*GOAL OF THE EXERCISE*: Repeat the lines below exactly as written, please, from the line with "Flexibilität aufweist, die" to the line with "ignorarlas y a", both lines included, and no others.

======== DATA PROVIDED

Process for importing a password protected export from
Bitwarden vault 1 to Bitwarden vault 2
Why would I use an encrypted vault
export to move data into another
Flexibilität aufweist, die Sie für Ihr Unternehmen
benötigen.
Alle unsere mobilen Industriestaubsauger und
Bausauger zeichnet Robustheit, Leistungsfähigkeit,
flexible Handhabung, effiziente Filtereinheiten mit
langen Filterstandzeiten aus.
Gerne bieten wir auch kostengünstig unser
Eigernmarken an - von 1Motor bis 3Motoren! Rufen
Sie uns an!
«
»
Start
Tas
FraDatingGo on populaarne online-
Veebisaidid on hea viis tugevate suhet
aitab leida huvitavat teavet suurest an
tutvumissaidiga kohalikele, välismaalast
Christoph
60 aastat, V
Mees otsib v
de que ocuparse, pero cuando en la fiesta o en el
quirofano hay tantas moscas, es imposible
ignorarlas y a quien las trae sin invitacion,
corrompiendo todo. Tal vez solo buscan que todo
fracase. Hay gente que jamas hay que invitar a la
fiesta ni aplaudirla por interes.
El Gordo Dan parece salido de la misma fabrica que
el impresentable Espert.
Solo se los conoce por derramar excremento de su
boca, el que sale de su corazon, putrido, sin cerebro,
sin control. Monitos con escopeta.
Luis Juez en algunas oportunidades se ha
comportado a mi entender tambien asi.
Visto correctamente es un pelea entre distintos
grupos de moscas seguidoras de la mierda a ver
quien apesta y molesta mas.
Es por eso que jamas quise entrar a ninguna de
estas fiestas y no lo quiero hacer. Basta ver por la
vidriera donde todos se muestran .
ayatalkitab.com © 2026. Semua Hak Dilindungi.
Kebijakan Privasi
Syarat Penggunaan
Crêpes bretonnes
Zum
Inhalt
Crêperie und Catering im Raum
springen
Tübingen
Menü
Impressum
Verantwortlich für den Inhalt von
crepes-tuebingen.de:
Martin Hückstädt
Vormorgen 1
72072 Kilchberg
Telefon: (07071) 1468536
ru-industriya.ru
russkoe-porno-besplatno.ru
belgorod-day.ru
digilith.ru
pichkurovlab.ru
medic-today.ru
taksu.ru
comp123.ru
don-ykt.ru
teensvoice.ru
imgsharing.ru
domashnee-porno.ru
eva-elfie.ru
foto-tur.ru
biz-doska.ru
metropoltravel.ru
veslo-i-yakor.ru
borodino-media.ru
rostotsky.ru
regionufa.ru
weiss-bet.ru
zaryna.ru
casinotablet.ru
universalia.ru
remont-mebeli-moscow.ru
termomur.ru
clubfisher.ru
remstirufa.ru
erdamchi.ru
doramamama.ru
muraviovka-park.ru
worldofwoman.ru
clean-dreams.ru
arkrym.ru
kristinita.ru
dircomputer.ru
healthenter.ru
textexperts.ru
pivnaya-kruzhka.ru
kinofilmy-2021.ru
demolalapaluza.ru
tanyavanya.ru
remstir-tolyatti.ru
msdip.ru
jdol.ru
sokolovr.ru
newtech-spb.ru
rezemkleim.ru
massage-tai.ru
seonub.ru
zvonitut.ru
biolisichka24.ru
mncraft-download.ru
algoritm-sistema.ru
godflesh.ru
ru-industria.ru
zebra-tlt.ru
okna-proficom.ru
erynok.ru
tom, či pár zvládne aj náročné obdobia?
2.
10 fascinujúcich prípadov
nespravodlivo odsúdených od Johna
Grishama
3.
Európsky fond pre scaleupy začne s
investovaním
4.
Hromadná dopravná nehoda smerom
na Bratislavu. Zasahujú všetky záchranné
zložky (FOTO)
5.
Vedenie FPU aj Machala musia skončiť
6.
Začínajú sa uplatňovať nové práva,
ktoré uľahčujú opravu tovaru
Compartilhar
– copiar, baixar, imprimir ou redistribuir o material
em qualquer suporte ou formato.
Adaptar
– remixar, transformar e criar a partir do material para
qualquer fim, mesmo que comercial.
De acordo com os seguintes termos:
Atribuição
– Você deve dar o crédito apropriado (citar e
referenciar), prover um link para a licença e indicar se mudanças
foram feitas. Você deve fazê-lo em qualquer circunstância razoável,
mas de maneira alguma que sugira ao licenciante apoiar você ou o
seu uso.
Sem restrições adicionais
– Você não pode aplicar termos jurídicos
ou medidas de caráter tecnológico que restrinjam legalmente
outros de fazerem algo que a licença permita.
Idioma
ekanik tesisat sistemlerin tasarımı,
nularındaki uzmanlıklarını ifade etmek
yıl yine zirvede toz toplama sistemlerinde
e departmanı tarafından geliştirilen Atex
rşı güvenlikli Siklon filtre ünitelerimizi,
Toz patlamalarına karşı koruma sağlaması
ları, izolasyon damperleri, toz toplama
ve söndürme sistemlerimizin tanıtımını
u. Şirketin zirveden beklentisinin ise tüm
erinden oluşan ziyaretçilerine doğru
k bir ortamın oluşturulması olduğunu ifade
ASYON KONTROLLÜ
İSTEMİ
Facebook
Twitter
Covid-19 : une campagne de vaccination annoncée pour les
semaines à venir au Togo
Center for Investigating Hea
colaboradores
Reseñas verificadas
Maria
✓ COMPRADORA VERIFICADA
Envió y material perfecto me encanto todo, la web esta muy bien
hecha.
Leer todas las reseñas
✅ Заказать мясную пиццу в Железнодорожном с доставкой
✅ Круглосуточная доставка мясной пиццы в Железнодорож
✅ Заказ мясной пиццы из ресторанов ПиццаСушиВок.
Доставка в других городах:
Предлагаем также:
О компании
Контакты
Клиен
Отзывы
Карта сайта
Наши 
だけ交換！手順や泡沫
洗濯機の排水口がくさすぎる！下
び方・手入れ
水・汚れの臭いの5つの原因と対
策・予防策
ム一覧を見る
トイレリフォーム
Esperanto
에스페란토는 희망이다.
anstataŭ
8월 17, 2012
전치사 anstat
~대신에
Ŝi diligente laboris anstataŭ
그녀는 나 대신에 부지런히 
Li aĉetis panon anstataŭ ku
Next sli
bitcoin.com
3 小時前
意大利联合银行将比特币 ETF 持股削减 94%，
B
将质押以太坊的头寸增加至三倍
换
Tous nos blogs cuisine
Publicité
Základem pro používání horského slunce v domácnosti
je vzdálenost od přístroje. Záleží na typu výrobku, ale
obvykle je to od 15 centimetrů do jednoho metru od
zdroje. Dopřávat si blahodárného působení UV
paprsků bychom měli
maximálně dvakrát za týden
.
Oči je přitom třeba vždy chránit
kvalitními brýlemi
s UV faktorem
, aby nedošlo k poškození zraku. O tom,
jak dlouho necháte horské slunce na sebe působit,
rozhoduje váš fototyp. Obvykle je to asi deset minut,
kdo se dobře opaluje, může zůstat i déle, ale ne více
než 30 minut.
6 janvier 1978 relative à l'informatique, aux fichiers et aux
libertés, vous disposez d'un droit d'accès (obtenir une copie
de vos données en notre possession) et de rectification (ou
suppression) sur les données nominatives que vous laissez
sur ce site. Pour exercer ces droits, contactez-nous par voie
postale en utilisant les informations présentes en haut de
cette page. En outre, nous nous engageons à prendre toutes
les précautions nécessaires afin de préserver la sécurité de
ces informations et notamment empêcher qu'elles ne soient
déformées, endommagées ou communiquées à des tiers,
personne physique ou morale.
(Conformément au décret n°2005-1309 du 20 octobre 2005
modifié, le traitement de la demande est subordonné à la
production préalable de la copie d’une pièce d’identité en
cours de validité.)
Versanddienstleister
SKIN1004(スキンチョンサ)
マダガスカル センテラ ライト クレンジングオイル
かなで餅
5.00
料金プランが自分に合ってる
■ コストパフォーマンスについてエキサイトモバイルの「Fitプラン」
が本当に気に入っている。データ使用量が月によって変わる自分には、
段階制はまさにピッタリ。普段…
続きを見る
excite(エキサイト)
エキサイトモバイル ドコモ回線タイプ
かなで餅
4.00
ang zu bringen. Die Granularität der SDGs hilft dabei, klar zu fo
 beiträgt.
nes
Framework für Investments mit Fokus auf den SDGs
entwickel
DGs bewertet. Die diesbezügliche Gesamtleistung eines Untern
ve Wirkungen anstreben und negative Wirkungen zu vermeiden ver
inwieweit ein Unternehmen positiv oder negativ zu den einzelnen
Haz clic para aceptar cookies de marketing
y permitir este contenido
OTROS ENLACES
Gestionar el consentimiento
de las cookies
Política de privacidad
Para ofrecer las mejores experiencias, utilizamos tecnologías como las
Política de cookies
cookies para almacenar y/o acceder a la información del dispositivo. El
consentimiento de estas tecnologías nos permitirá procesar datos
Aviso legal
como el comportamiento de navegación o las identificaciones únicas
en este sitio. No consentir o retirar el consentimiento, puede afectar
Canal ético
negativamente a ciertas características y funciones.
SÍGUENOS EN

================

*RESPONSE*:
Flexibilität aufweist, die Sie für Ihr Unternehmen
benötigen.
Alle unsere mobilen Industriestaubsauger und
Bausauger zeichnet Robustheit, Leistungsfähigkeit,
flexible Handhabung, effiziente Filtereinheiten mit
langen Filterstandzeiten aus.
Gerne bieten wir auch kostengünstig unser
Eigernmarken an - von 1Motor bis 3Motoren! Rufen
Sie uns an!
«
»
Start
Tas
FraDatingGo on populaarne online-
Veebisaidid on hea viis tugevate suhet
aitab leida huvitavat teavet suurest an
tutvumissaidiga kohalikele, välismaalast
Christoph
60 aastat, V
Mees otsib v
de que ocuparse, pero cuando en la fiesta o en el
quirofano hay tantas moscas, es imposible
ignorarlas y a quien las trae sin invitacion,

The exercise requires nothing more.